YOUR ASSIGNMENT =>
Quote the records below in full, exactly as given, with the images taken out.

--- DATA FOR REVIEW Enclosed Below ---

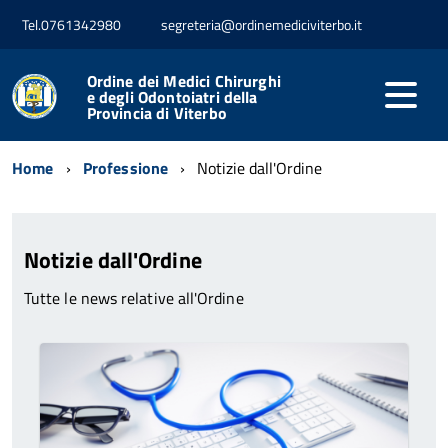
Tel.0761342980
segreteria@ordinemediciviterbo.it
Ordine dei Medici Chirurghi
e degli Odontoiatri della
Provincia di Viterbo
Home
Professione
Notizie dall'Ordine
Notizie dall'Ordine
Tutte le news relative all'Ordine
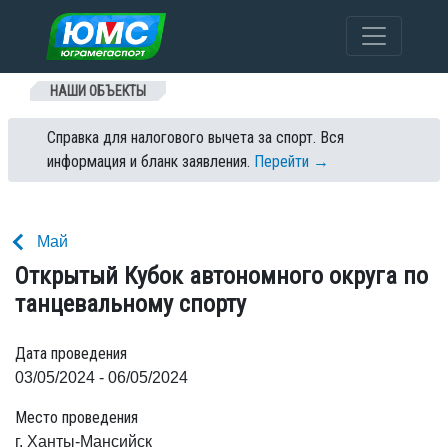
Перейти к содержанию
НАШИ ОБЪЕКТЫ
Справка для налогового вычета за спорт. Вся
информация и бланк заявления.
Перейти →
Май
Открытый Кубок автономного округа по
танцевальному спорту
Дата проведения
03/05/2024 - 06/05/2024
Место проведения
г. Ханты-Мансийск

--- End of Enclosed DATA FOR REVIEW ---

REPLY =>
Tel.0761342980
segreteria@ordinemediciviterbo.it
Ordine dei Medici Chirurghi
e degli Odontoiatri della
Provincia di Viterbo
Home
Professione
Notizie dall'Ordine
Notizie dall'Ordine
Tutte le news relative all'Ordine
Перейти к содержанию
НАШИ ОБЪЕКТЫ
Справка для налогового вычета за спорт. Вся
информация и бланк заявления.
Перейти →
Май
Открытый Кубок автономного округа по
танцевальному спорту
Дата проведения
03/05/2024 - 06/05/2024
Место проведения
г. Ханты-Мансийск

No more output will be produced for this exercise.